ZAZ @ Centre Bell, 29.04.2017

Zaz, une source d’énergie positive

 Zaz, une des seules artistes de la francophonie à attirer un public en assez grand nombre pour prendre d’assaut la scène du Centre Bell.  Énergétique, souriante, vraie, l’artiste française a entrainé ses fans dans son univers. Samedi dernier, elle jouait devant une salle d’environ 8000 personnes de tous les âges.

Elle est la première à entrer en scène, débordante d’énergie, en sautillant et le sourire aux lèvres.  Elle débute le spectacle par une intro instrumentale, son instrument: un thérémine, cet instrument magnétique rarement utilisé dans les spectacles pop, il a été aperçu dans le film Les aimants d’Yves Pelletier il y a déjà plusieurs années.

Dès qu’elle s’adresse à la salle, elle lance «comme je suis contente d’être ici», personne ne peut en douter, son sourire et sa gestuelle le confirment.
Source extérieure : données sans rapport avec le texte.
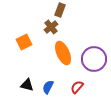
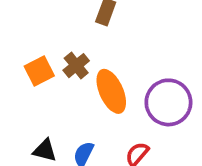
brown cross: (51, 27) -> (76, 66), moved

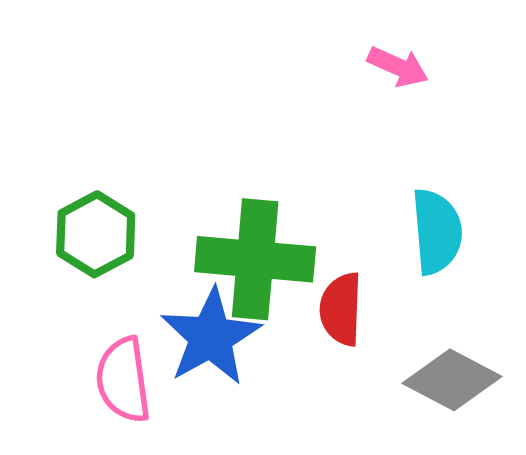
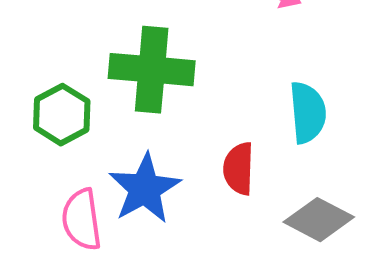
green cross: (255, 259) -> (152, 70), moved

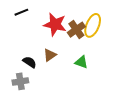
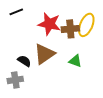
brown cross: (76, 30) -> (70, 29), turned 30
brown triangle: (50, 55) -> (44, 54), size x1.6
Elle interpréta plusieurs chansons de son album Zaz lancé en 2010, de Paris et encore Paris et bien sûr de Recto-verso son plus récent album.

 Le choix des chansons est assez hétéroclite passant de La fée à Comme ci comme ça et ensuite Paris sera toujours Paris au son année 30, suivra son magnifique succès: Si Jamais J’oublie. La salle ne pourra résister en chantera en cœur avec la chanteuse. Sa voix rauque à une couleur particulière qui la démarque des autres chanteuses.  Son énergie est sans fin, elle sautille, tournois, danse, et ce, toujours avec le sourire.

On peut qu’aimer son interprétation de la chanson en Espagnole, La Hystoria, chanson qu’elle a rapportée de voyage, selon son propre aveu.  Elle raconte que son ascension du Mont-Blanc avec deux musiciens dans le but d’aller enregistrer la chanson Je veux, lui a inspiré la chanson La lessive. Les chansons aux rythmes joyeux Les passants, La Parisienne, Laissez-moi pendant cette dernière elle encourage la salle à laisser leurs 20 ans, 30 ans… 50 ans de frustrations sortir en se laissant aller en chantant, criant, hurlant ahah.

Elle s’attaque avec succès aux covers: Dans ma rue D’Édith Piaf, Tous les cris, les SOS, chanson popularisée au Québec par Marie-Denise Pelletier (originalement écrite, composée et interprétée par Marc Balavoine), Petite Marie de Francis Cabrel.  Les fans sont maintenant près pour son grand succès Je veux, dès les premières notes le Centre Bell chante en cœur. La légende des colibris et Éblouie par la nuit viennent clore la partie régulière du spectacle.

Au premier rappel l’invitée surprise Lisa Leblanc banjo en main, vient rejoindre Zaz pour l’interprétation de J’Pas un cowboy. Zaz en saute de joie d’accueillir Lisa pendant son spectacle. Pour la deuxième année de suite Zaz célèbrera son anniversaire de naissance le 1 mai au Québec, l’année dernière lors de son séjour elle en a profité pour écouter de la musique québécoise et la chanson Revivre l’a particulièrement touchée.

Après une courte sortie de scène, Zaz et ses musiciens retrouvent leurs instruments pour l’interprétation de Sous le ciel de Parie et On ira. Elle en profitera pour remercier chaudement son équipe, dont particulièrement son technicien vidéo qui quitte la tournée, dont il ne reste que quelques spectacles. Les vidéos et animations projetées sur l’écran géant en fond de scène étaient remplies de couleurs, très animées et de grande qualité, présentant entre autres des paroles de chanson dans un style karaoké, une Zaz tenant une planète, un bouton Play permettant à la chanteuse démarrer ou mettre en pause la musique. L’effet des jeux de lumière jumelés aux présentations vidéos rendait la scène très lumineuse et joyeuse à l’image de la chanteuse.

Zaz a profité de sa présence à Montréal afin de présenter les Zazimut, un Organisme venant en aide aux organismes locaux pendant la tournée.  Elle invite également, la directrice de l’organisme Les Premiers pas Québec à présenter leur service, ceux-ci offre de l’aide à domicile aux parents d’enfants d’âge préscolaire. De plus, les recettes tirées de la vente de marchandise seront remises à l’organisme.

Pépé et sa guitare assurait la première partie.